Kevin Lebrigand - Single cell isoform profiling, 10xGenomics scRNA-seq and nanopore long read sequencing
London Calling 2019
Single cell transcriptome sequencing has become a powerful tool for high-resolution analysis of gene expression in individual cells. However, current high throughput approaches only allow sequencing of one extremity of the transcript (transcriptome profiling). Information crucial for an in-depth understanding of cell-to-cell heterogeneity on splicing, chimeric transcripts and sequence diversity (SNPs, RNA editing, imprinting) is lost. Here we present an approach that uses Oxford Nanopore sequencing with unique molecular identifiers to obtain error corrected full length single cell sequence information with the 10xGenomics single cell isolation system and apply it to examine differential RNA alternative splicing and RNA editing events in the embryonic mouse brain.
Kevin opened his talk by outlining the 10X Genomics method of single-cell RNA sequencing using a droplet-based approach, whereby single cells are barcoded within microfluidically isolated droplets. Within the droplets, 10X barcoded gel beads are mixed with cells, enzyme and oil to create single cell GEMs (gel bead in emulsion).
GEMs are recovered using reverse transcription and cDNA amplification, followed by QC and quantification. Each amplified barcoded read contains an individual cell barcode, a UMI, and a poly(dT)VN sequence.

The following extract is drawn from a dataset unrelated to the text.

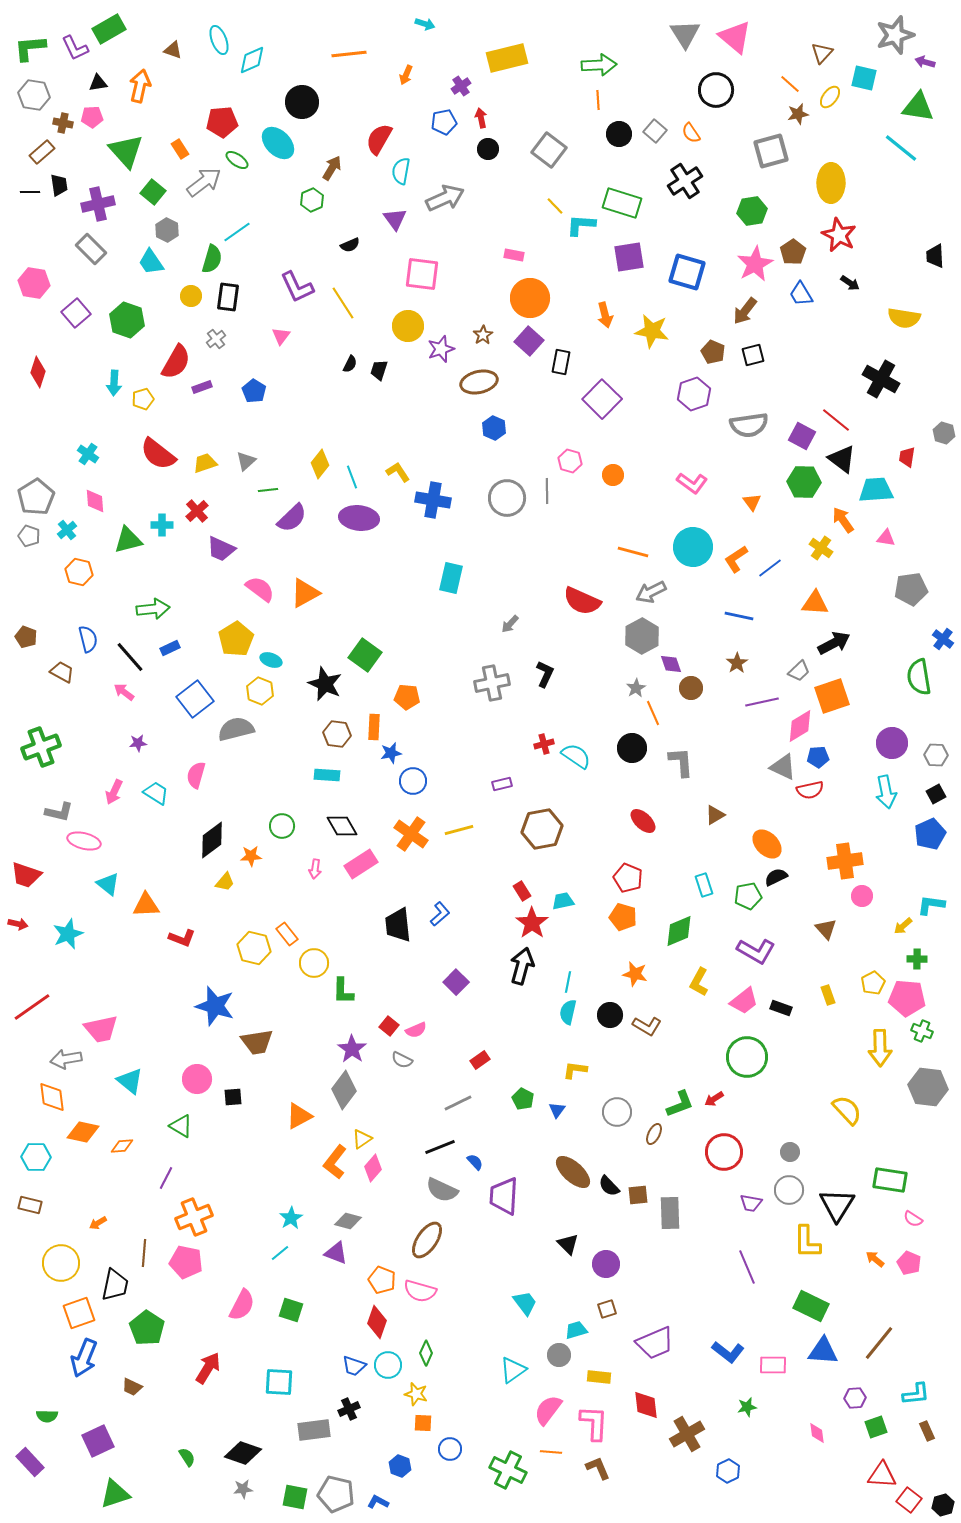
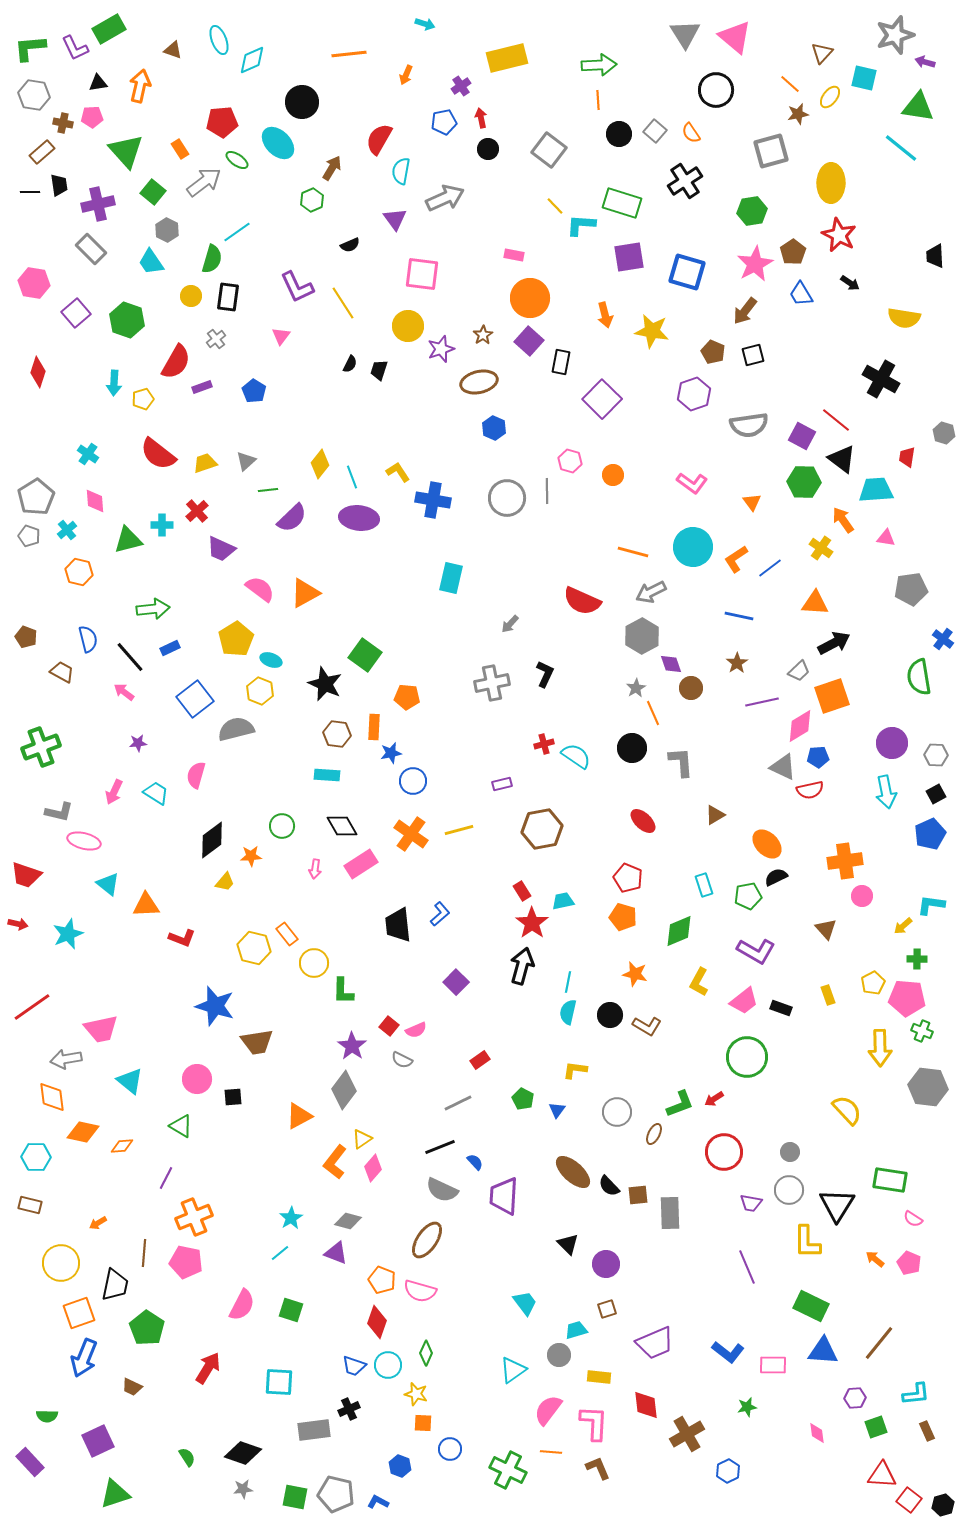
purple star at (352, 1049): moved 3 px up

The library can then be prepared, normalised, and sequenced using short-read technologies. Gene counts are then displayed in tSNE plots which segregate the individual cell populations based on two principal components.

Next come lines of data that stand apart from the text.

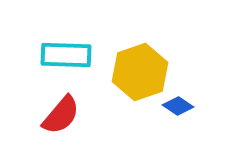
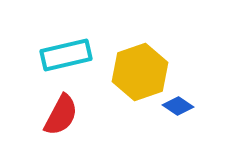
cyan rectangle: rotated 15 degrees counterclockwise
red semicircle: rotated 12 degrees counterclockwise
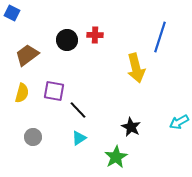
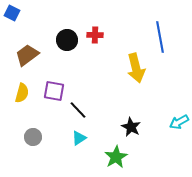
blue line: rotated 28 degrees counterclockwise
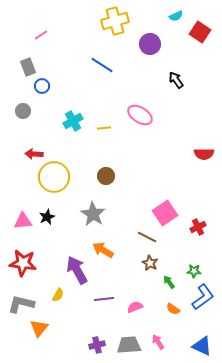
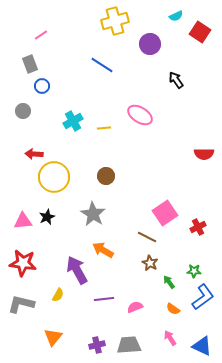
gray rectangle: moved 2 px right, 3 px up
orange triangle: moved 14 px right, 9 px down
pink arrow: moved 12 px right, 4 px up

Short-read single-cell RNA sequencing yields reads which are close to the 3’ end of the cDNA molecule. This means that information regarding splicing, fusions, SNPs, editing, and imprinting are all lost. In comparison, long-read single-cell RNA sequencing preserves this information.
Kevin compared options for long-read, full-length transcriptomics, stating that the two main challenges are getting enough reads to profile molecules (“we need ~50k reads per cell”) and high accuracy sequencing for cell barcode and UMI demultiplexing.

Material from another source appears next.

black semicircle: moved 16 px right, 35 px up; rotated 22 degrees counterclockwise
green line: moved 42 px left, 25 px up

Kevin next addressed the first challenge – getting enough reads to profile a vast number of molecules. He described how sequencing on the PromethION resulted in the loss of reads post barcode demultiplexing and that there was a positive correlation between Q score of the reads and the number of reads retained.
This led onto the second challenge, that being cell barcode and UMI identification – he explained how cell barcodes (16 nt long) are randomly selected from a pool of 750,000 barcodes, whereas UMIs (10 nt) are totally random sequences. Demultiplexing is challenging and error-prone when we don’t know the correct UMI and cell barcode sequences. He explained the computational challenges faced with the incredibly high number of possible combinations where for a 50 million read PromethION run, greater than 10^14 barcode variants need to be generated. Currently when 20 million polyA cDNA reads are generated on a PromethION run, approximately 1/3 can be reassigned to a specific cell.
Kevin next described an example of E18 mouse brain single-cell RNA sequencing. Here, 1,200 cells were split before reverse transcription; both sets were subjected to short-read and long-read nanopore sequencing, but one set underwent size selection and targeted sequencing. He displayed a tSNE plot of the data, which showed the segregation of different neural cell populations based on differential gene expression of single cells. The median number of UMIs per cell was 7,605. There was significantly high correlation between the short- and long-read data (r = 0.99), and 70% of short reads were identified in the nanopore long reads.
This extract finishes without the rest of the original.